6 October - 15 November 2016

BAZIS contemporary art space
H. Barbusse 59-61, 1st floor, Cluj




(1975, Barcelona), www.samuelsalcedo.com
Studies of Fine Arts at the University of Barcelona and at Manchester Metropolitan University, Department of Fine Arts.

Salcedo avoids a solemn tone and represents as a dramatic comedy the matters that to other people would be tragic or even boring. And he does so with the joy of someone who is free of certain vanities that are the foundation of our pretentious society, with the clarity of someone who is free from self -deception and accepts the ridiculous part and the limitations of being human. In his work is that it conveys an extraordinary sense of freedom, partly because he dares to contemplate the human species with critical and self-critical distance, with an ironic vision on the most grotesque, ridiculous or naïve aspects of it, but always avoiding judgment from an alleged superiority.
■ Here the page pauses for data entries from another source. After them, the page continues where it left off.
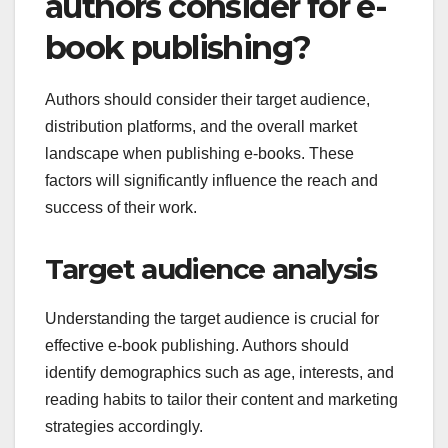
authors consider for e-
book publishing?
Authors should consider their target audience,
distribution platforms, and the overall market
landscape when publishing e-books. These
factors will significantly influence the reach and
success of their work.
Target audience analysis
Understanding the target audience is crucial for
effective e-book publishing. Authors should
identify demographics such as age, interests, and
reading habits to tailor their content and marketing
strategies accordingly.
Salcedo not only makes use of this freedom of figurative representation. When portraying today’s human being, he also shows a complete liberation from any kind of hypocritical moralism, whether traditional, old, or those that are spread by a certain progressive way of thinking hindered by clichés.
For its technical virtuosity and sometimes transgressive contents, Salcedo's work could connect with Maurizio Cattelan or with hyperrealist artist Ron Mueck, but Salcedo does not focus on anecdote and impact. The meaning of his work is more ambiguous and is closer to Nietzsche: the recognition of reality, as a whole, including the worst and the ridiculous, the recognition of the all too human and the insufficiently superhuman in this pretentious little animal called man (or woman). Salcedo manages to represent the human being as an animal (he undresses him) and at the same time as a creature who needs distractions and gifts, as a deficient being who needs to buy additional objects: profane masks, fiction objects and psychological prostheses suitable for a post-natural being, substitutes maybe for what has been called the paradise lost.